Intel Atom C3000 Denverton – First benchmarks and what we can expect when it is finally “launched”

0
Intel C3000 Denverton Day On STH
Intel C3000 Denverton Day On STH

If you are of the opinion that Denverton is an Intel codename for a unicorn, you would not be alone. We recently saw the first Denverton SKU pop up on the Intel ARK site even though we are told that the higher core count chips were again delayed just recently. This newest delay is likely due to the recent Atom C2000 series bug (as are several other Intel products.) Since we just got wind of the delay, we figured we will post a few bits of information on the new Denverton platforms which will mark a drastic change compared to the Intel SoCs we have been accustomed to in recent years. In terms of how much this is rumor versus fact, keep reading, this is based off some hands-on experience as you will see.

Denverton What to Expect

Denverton is the codename for the new Intel Atom C3000 series that is targeting embedded server platforms. If you think about some of the low-end ARM chips that are found in devices like firewalls, as switch management controllers, and NAS appliances, Denverton is Intel’s tool to keep those appliances on x86. The previous generation, the Intel Atom C2000 generation has been extremely popular in the embedded world with vendors ranging from Cisco, HPE, QCT, Supermicro, Synology, and a slew of others use them in various products and in the above mentioned Atom C2000 series bug article we reference a hosting provider who even built their own ~68,000 Atom C2000 nodes for dedicated hosting.

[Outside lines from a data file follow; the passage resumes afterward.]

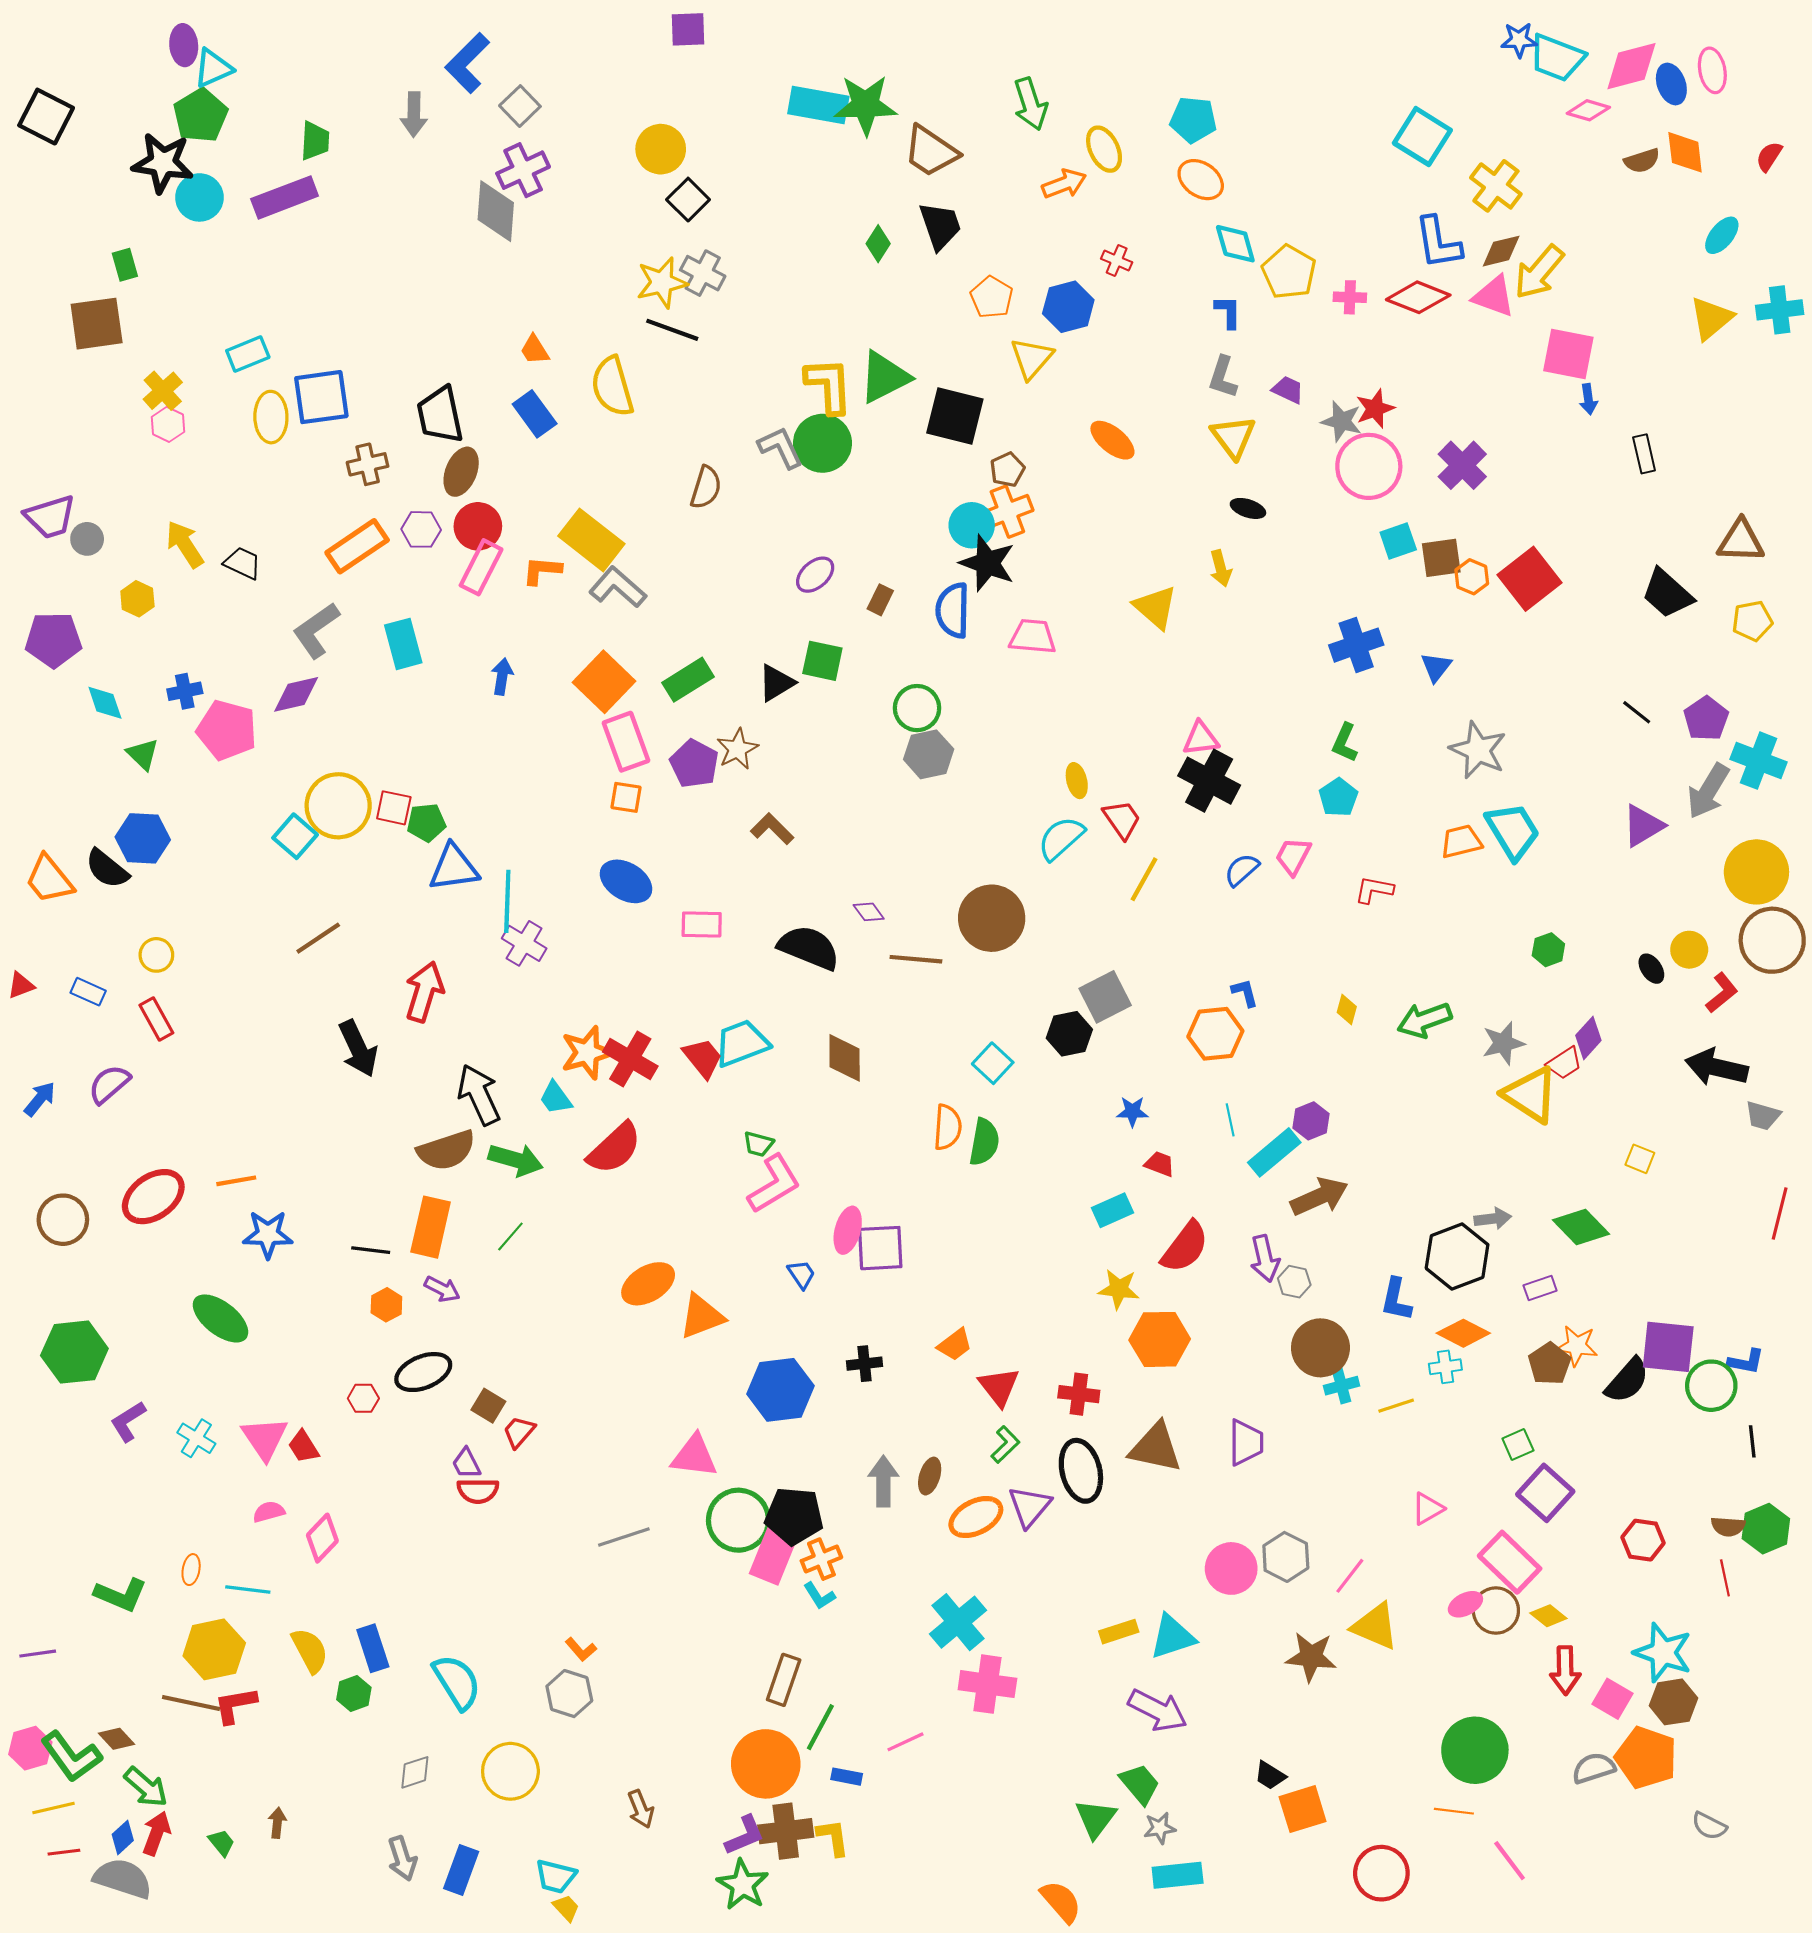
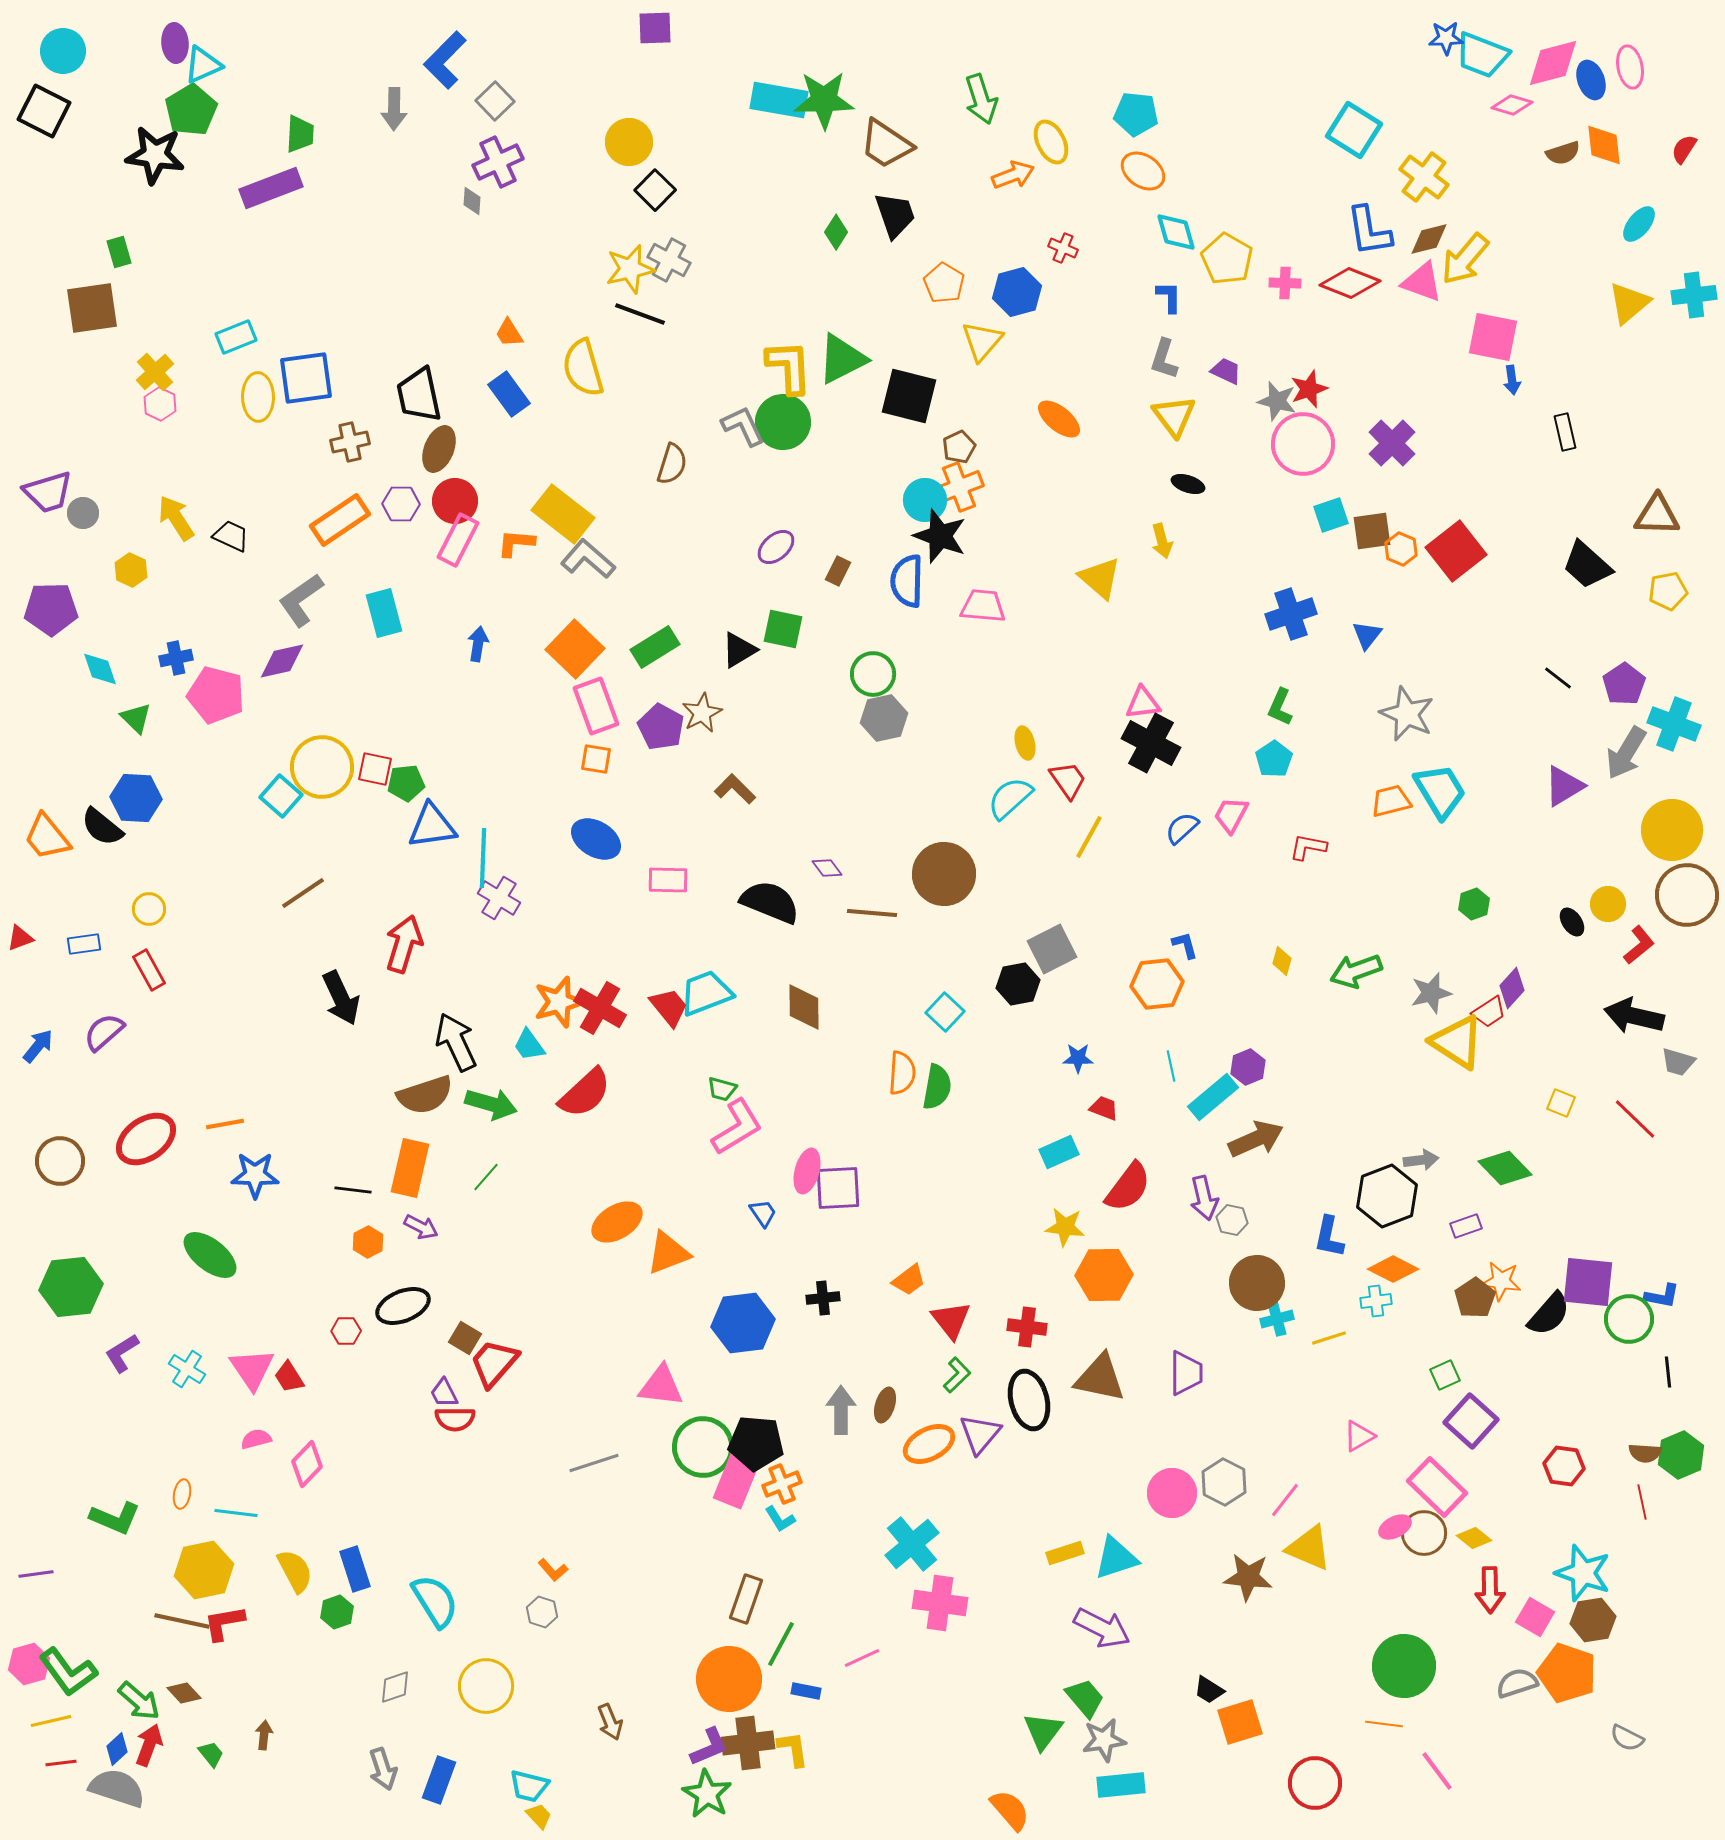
cyan circle: (199, 197) -> (63, 51), moved
gray diamond: (496, 211) -> (472, 201), size x0.5
blue rectangle: (88, 992) -> (84, 944), turned -32
red line: (1780, 1213) -> (1635, 1119), moved, turned -60
red trapezoid: (519, 1432) -> (494, 1363), size x1.6
gray hexagon: (569, 1694) -> (542, 1612), size x0.7
brown diamond: (116, 1739) -> (184, 1693), moved
gray star: (1160, 1828) -> (1104, 1740), size x1.4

Let us continue and take a look at what the next generation chip will hold when it powers next-generation embedded devices:

Intel C3000 Denverton Chip Shot STH
Intel C3000 Denverton Chip Shot STH

Apologies for the thermal paste dust, but that is the chip that will power your next-generation firewall and NAS appliances. Since STH was first to bring Avoton and Rangeley benchmarks as well as Xeon D, we figured we would continue the tradition and have our first Intel Atom C3000 series benchmarks today.

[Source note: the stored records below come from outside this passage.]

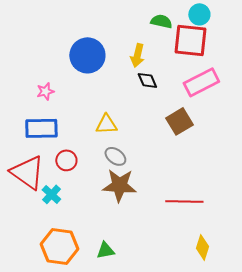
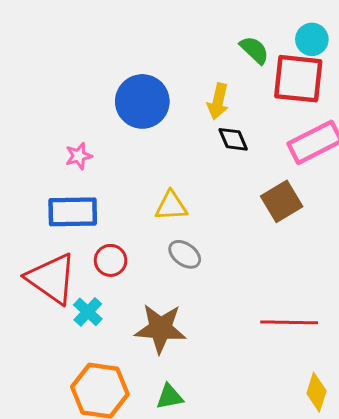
green semicircle: (161, 21) -> (254, 50), turned 30
brown star: (119, 185) -> (160, 329), moved

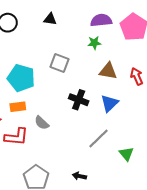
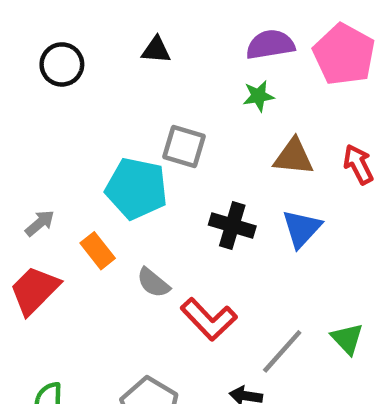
cyan pentagon: (21, 78) -> (136, 188), moved
orange rectangle: (18, 107) -> (98, 251), turned 63
red L-shape: (16, 137) -> (209, 319), moved, turned 45
gray line: (99, 138) -> (282, 351), moved

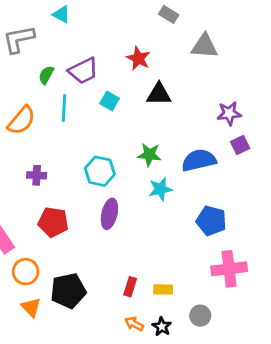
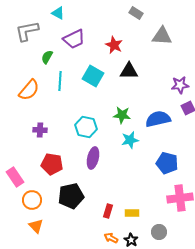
purple trapezoid: (83, 71) -> (74, 39), moved
cyan square: (109, 101) -> (93, 76), size x1.5
black pentagon: (68, 291) -> (71, 196), moved

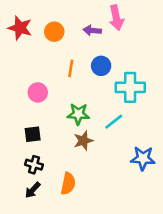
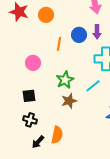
purple arrow: (92, 30) -> (97, 32), moved, turned -96
blue circle: (101, 66) -> (79, 35), moved
green star: (78, 114) -> (65, 80), turned -30
black arrow: (33, 190) -> (38, 142), moved

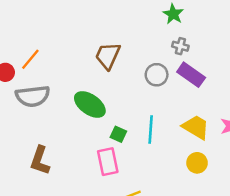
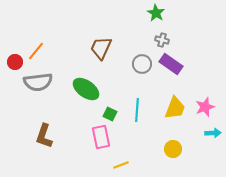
yellow trapezoid: (196, 127) -> (175, 108), turned 80
yellow circle: (197, 163) -> (173, 149), moved

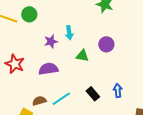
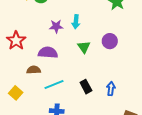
green triangle: (82, 56) -> (84, 47), turned 32
brown semicircle: (39, 101) -> (34, 70), moved

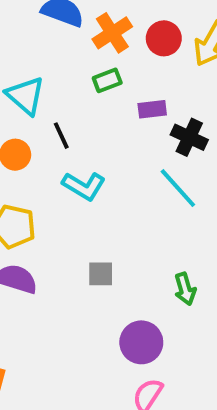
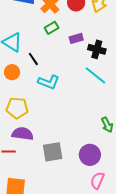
gray square: (101, 274) -> (53, 152), moved, size x1.5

Key Denverton CPU Features

  • Cores counts will scale from 2 cores to 16 cores
  • No Hyper-Threading
  • 14nm (confirmed via ARK)
  • Intel TXT, improved AES-NI, QuickAssist Technology option on some SKUs
  • Intel VT-x and VT-d for virtualization
  • DDR4 and DDR3L support (expect most systems to be DDR4) – expect ~50% more RAM bandwidth
  • Registered DDR4 DIMM support – 16GB modules will be readily available
  • Dual channel RAM configuration with up to 2 DIMMs per channel for >2 core parts
  • Maximum RAM of 64GB for dual core parts and 128GB for >2 core parts (confirmed for C3338 via ARK)
  • Significantly improved IPC compared to the Avonton/ Rangeley cores. We expect a 70% or so raw performance improvement per core
  • Lower IPC than Broadwell-DE and no L3 cache
  • We expect to see 1-2MB L2 cache per core

We are getting VT-d which was improved over Avoton/ Rangeley. Also, on the QuickAssist side, we are going to see an update. Currently, using Intel QuickAssist add-on accelerators means using a different QuickAssist version than Rangeley has (1.6 v. 1.5.) We discussed this in our QuickAssist benchmarking. This is largely going to bring the lower-end embedded parts to a newer instruction set. What might the CPU flags in Denverton look like? Here is our best “guess” for lscpu output:

Intel Denverton Lscpu Flags 2
Intel Denverton lscpu Flags

We did want to note here that AES performance is going to go way up over what you would have seen in the Atom C2000 line or the Xeon D-1500 line. See our preview performance numbers below.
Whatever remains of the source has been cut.